Meeting the challenge
This pharmaceutical company faced four difficulties:
- the disease prevalence was one in a million of population
- specialist clinicians were able to diagnose the disease with no more than 76% accuracy
- only one in four patients were ever identified
- and those that were identified were done so generally after six years of misdiagnoses.
To compound these four difficulties, the pharmaceutical company was unable to provide any single medical record for an already diagnosed patient. In the absence of any examples, Volv undertook to build a methodology that would learn about the disease automatically from publicly available data.
We made a number of statements of intention as follows: to deliver patient cohort selection performance above current, manual best practice,; to derive new insights into diagnosing the disease; to become better at diagnosis than experienced specialist clinicians.
Deriving diagnostic models for rare diseases manually, based on input from experts, is problematic for several reasons, including the evolving nature of experts’ understanding, the complexity of disease processes, and cognitive biases associated with human decision-making [Elstein, Schwarz 2002].
Testing & Results
The Volv approach lifts clinical accuracy for the detection of at-risk patients to world-class levels of precision.
It outperformed the existing, state-of-the-art prediction models with a two thirds reduction in error rate.

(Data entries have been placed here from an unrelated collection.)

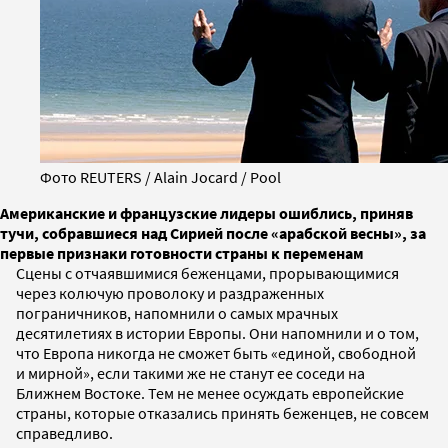
Фото REUTERS / Alain Jocard / Pool
Американские и французские лидеры ошиблись, приняв
тучи, собравшиеся над Сирией после «арабской весны», за
первые признаки готовности страны к переменам
Сцены с отчаявшимися беженцами, прорывающимися
через колючую проволоку и раздраженных
пограничников, напомнили о самых мрачных
десятилетиях в истории Европы. Они напомнили и о том,
что Европа никогда не сможет быть «единой, свободной
и мирной», если такими же не станут ее соседи на
Ближнем Востоке. Тем не менее осуждать европейские
страны, которые отказались принять беженцев, не совсем
справедливо.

The sensitivity of prediction models to false positives is measured using Area Under the ROC Curve (‘AUC’). In terms of AUC, 1.00 is perfect accuracy (no false positives), and Volv’s prediction model achieved a rating of 0.935, which is well above the human performance level of 0.76 and the best alternative models (Kopcke and Miotto).
- Volv model gives
- accuracy =90.8% (standard error = 0.4%) and
- AUC = 93.5% (standard error= 0.1%);
- Kopcke model (L2-regularised logistic regression on full feature set [Kopcke et al. 2013]) gives
- accuracy = 73.1%(standard error = 1.1%) and
- AUC= 74.9% (standard error = 1.0%);
- Miotto (classification based on relevance scoring on full feature set [Miotto, Weng 2015]) gives
- accuracy = 74.2% (standard error= 1.0%) and
- AUC = 75.8%(standard error = 1.0%)
When the system and methodology were used to augment the physician the accuracy rose to 0.975.